Monsieur le sénateur Jacquin, vous m'interrogez sur les conditions de dialogue social et de droit des travailleurs des plateformes et sur l'état des travaux à l'échelon européen concernant la directive en discussion.
La manière dont la France a choisi de donner des droits sociaux aux travailleurs des plateformes n'est pas une démarche nouvelle, puisque cela remonte à la loi défendue en 2016 par Myriam El Khomri, complétée par les ordonnances prises par Mme Élisabeth Borne, alors ministre des transports, puis par des ordonnances prises au ministère du travail pour organiser les élections permettant la représentation des travailleurs de plateformes.
Le modèle que nous avons mis en place fonctionne. Pas plus tard qu'hier, trois accords ont été proposés, permettant, par exemple, de relever le prix minimum de course, de garantir un revenu horaire et kilométrique, et d'assurer une plus grande liberté tant pour les chauffeurs que pour les livreurs dans le choix des courses qu'ils veulent ou ne veulent pas effectuer. Depuis le début de l'année, une dizaine d'accords ont été soumis à discussion, au vote et à signature.

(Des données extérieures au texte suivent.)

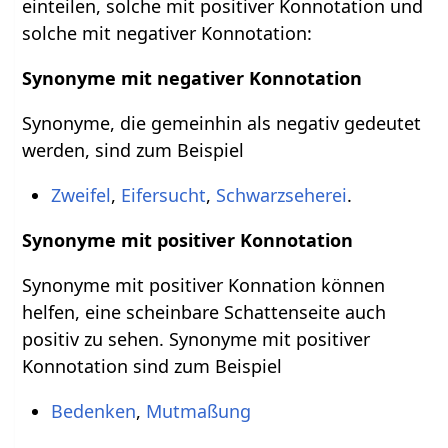
einteilen, solche mit positiver Konnotation und
solche mit negativer Konnotation:
Synonyme mit negativer Konnotation
Synonyme, die gemeinhin als negativ gedeutet
werden, sind zum Beispiel
Zweifel
,
Eifersucht
,
Schwarzseherei
.
Synonyme mit positiver Konnotation
Synonyme mit positiver Konnation können
helfen, eine scheinbare Schattenseite auch
positiv zu sehen. Synonyme mit positiver
Konnotation sind zum Beispiel
Bedenken
,
Mutmaßung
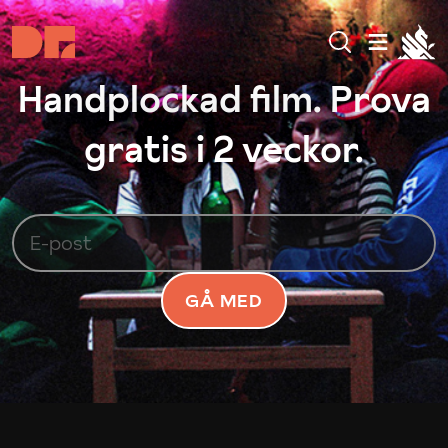
Handplockad film. Prova
gratis i 2 veckor.
GÅ MED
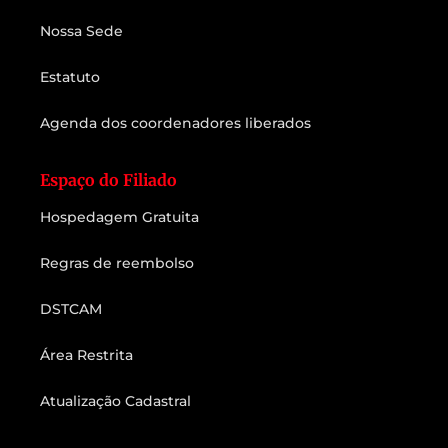
Nossa Sede
Estatuto
Agenda dos coordenadores liberados
Espaço do Filiado
Hospedagem Gratuita
Regras de reembolso
DSTCAM
Área Restrita
Atualização Cadastral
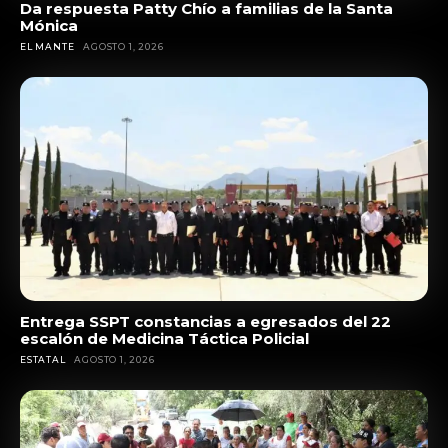
Da respuesta Patty Chío a familias de la Santa
Mónica
EL MANTE
AGOSTO 1, 2026
Entrega SSPT constancias a egresados del 22
escalón de Medicina Táctica Policial
ESTATAL
AGOSTO 1, 2026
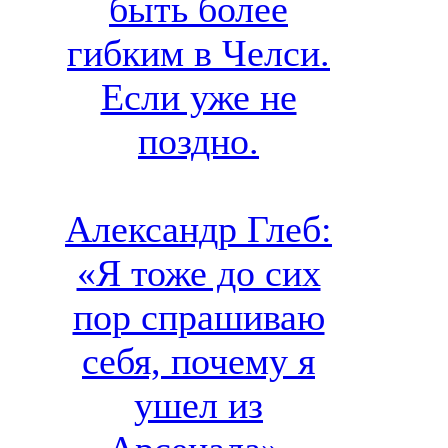
быть более
гибким в Челси.
Если уже не
поздно.
Александр Глеб:
«Я тоже до сих
пор спрашиваю
себя, почему я
ушел из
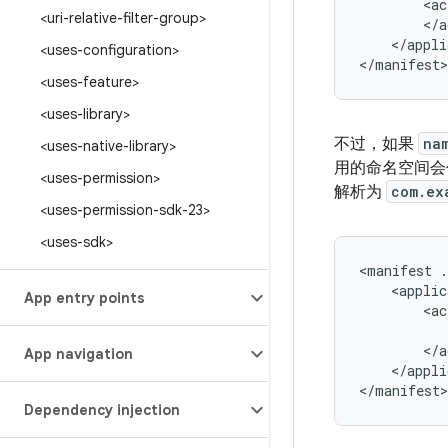
<ac
<uri-relative-filter-group>
</appli
<uses-configuration>
</manifest>
<uses-feature>
<uses-library>
不过，如果
na
<uses-native-library>
用的命名空间会
<uses-permission>
解析为
com.ex
<uses-permission-sdk-23>
<uses-sdk>
<manifest
.
<applic
App entry points
<ac
App navigation
</appli
</manifest>
Dependency injection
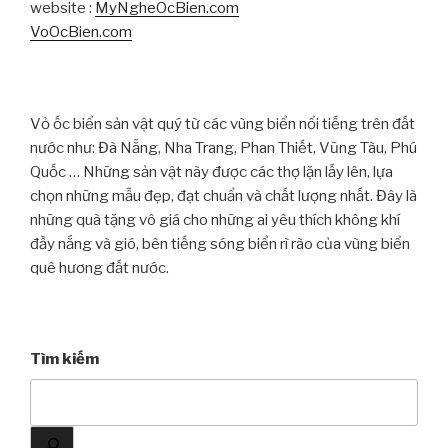
website :
MyNgheOcBien.com
VoOcBien.com
Vỏ ốc biển sản vật quý từ các vùng biển nổi tiếng trên đất
nước như: Đà Nẵng, Nha Trang, Phan Thiết, Vũng Tàu, Phú
Quốc … Những sản vật này được các thợ lặn lấy lên, lựa
chọn những mẫu đẹp, đạt chuẩn và chất lượng nhất. Đây là
những quà tặng vô giá cho những ai yêu thích không khí
đầy nắng và gió, bên tiếng sóng biển rì rào của vùng biển
quê hương đất nước.
Tìm kiếm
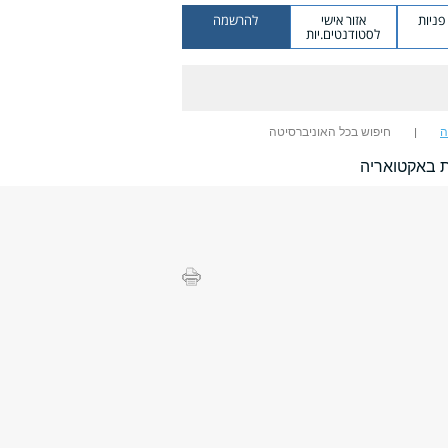
ניות
אזור אישי
להרשמה
לסטודנטים.יות
ה
חיפוש בכל האוניברסיטה
ת באקטואריה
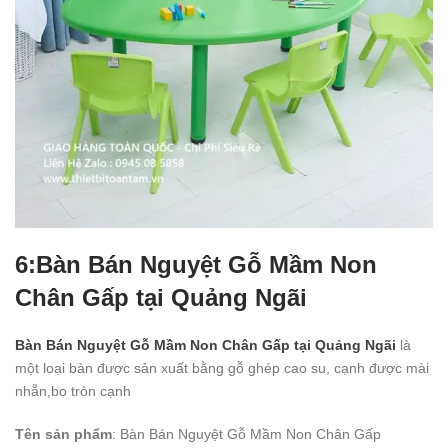
6:Bàn Bán Nguyệt Gỗ Mầm Non
Chân Gấp tại Quảng Ngãi
Bàn Bán Nguyệt Gỗ Mầm Non Chân Gấp tại Quảng Ngãi
là
một loại bàn được sản xuất bằng gỗ ghép cao su, cạnh được mài
nhẵn,bo tròn cạnh
Tên sản phẩm
: Bàn Bán Nguyệt Gỗ Mầm Non Chân Gấp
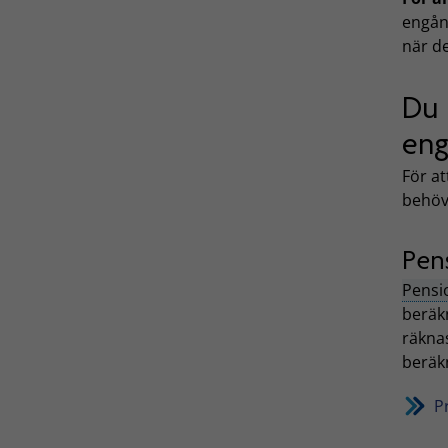
engån
när de
Du 
eng
För a
behöv
Pen
Pensi
beräkn
räkna
beräk
P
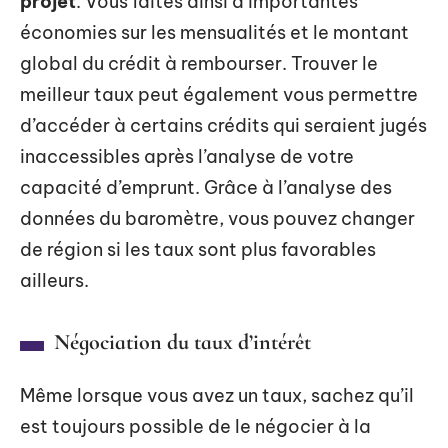
projet
. Vous faites ainsi d’importantes
économies sur les mensualités et le montant
global du crédit à rembourser. Trouver le
meilleur taux peut également vous permettre
d’accéder à certains crédits qui seraient jugés
inaccessibles après l’analyse de votre
capacité d’emprunt. Grâce à l’analyse des
données du baromètre, vous pouvez changer
de région si les taux sont plus favorables
ailleurs.
Négociation du taux d’intérêt
Même lorsque vous avez un taux, sachez qu’il
est toujours possible de le négocier à la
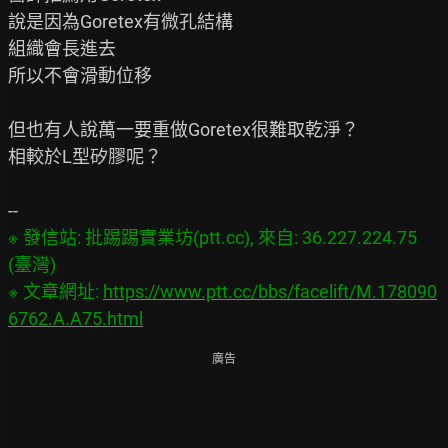
說是因為Goretex有微孔結構

組織會長進去

所以不會滑動位移

但也有人說萬一要重做Goretex很難取乾淨？

相較於L型矽膠呢？

※ 發信站: 批踢踢實業坊(ptt.cc), 來自: 36.227.224.75 
(臺灣)

※ 文章網址: 
https://www.ptt.cc/bbs/facelift/M.178090
6762.A.A75.html
廣告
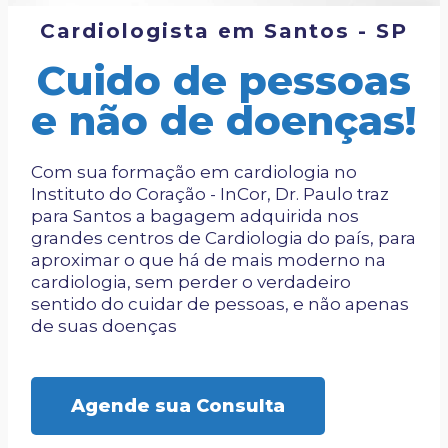
Cardiologista em Santos - SP
Cuido de pessoas
e não de doenças!
Com sua formação em cardiologia no
Instituto do Coração - InCor, Dr. Paulo traz
para Santos a bagagem adquirida nos
grandes centros de Cardiologia do país, para
aproximar o que há de mais moderno na
cardiologia, sem perder o verdadeiro
sentido do cuidar de pessoas, e não apenas
de suas doenças
Agende sua Consulta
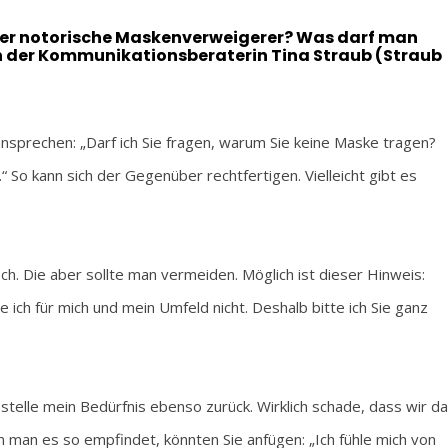
er notorische Maskenverweigerer? Was darf man
on der Kommunikationsberaterin Tina Straub (Straub
ansprechen: „Darf ich Sie fragen, warum Sie keine Maske tragen?
“ So kann sich der Gegenüber rechtfertigen. Vielleicht gibt es
. Die aber sollte man vermeiden. Möglich ist dieser Hinweis:
 ich für mich und mein Umfeld nicht. Deshalb bitte ich Sie ganz
 stelle mein Bedürfnis ebenso zurück. Wirklich schade, dass wir da
an es so empfindet, könnten Sie anfügen: „Ich fühle mich von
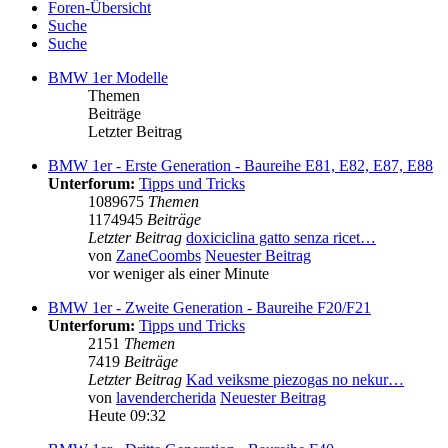
Foren-Übersicht
Suche
Suche
BMW 1er Modelle
Themen
Beiträge
Letzter Beitrag
BMW 1er - Erste Generation - Baureihe E81, E82, E87, E88
Unterforum:
Tipps und Tricks
1089675
Themen
1174945
Beiträge
Letzter Beitrag
doxiciclina gatto senza ricet…
von
ZaneCoombs
Neuester Beitrag
vor weniger als einer Minute
BMW 1er - Zweite Generation - Baureihe F20/F21
Unterforum:
Tipps und Tricks
2151
Themen
7419
Beiträge
Letzter Beitrag
Kad veiksme piezogas no nekur…
von
lavendercherida
Neuester Beitrag
Heute 09:32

La directive qui sera proposée au Comité des représentants permanents vendredi concernant les travailleurs de plateformes est issue des trilogues entre le Parlement, la Présidence espagnole et le Conseil des ministres européens du travail. Elle est très différente du projet du Conseil. Le 12 juin dernier, la France a soutenu l'initiative du Conseil européen des ministres au travail et nous avons voté en faveur de la directive. Nous avions dit que nous pourrions la soutenir après le trilogue à condition qu'elle ne s'éloigne pas du projet initial.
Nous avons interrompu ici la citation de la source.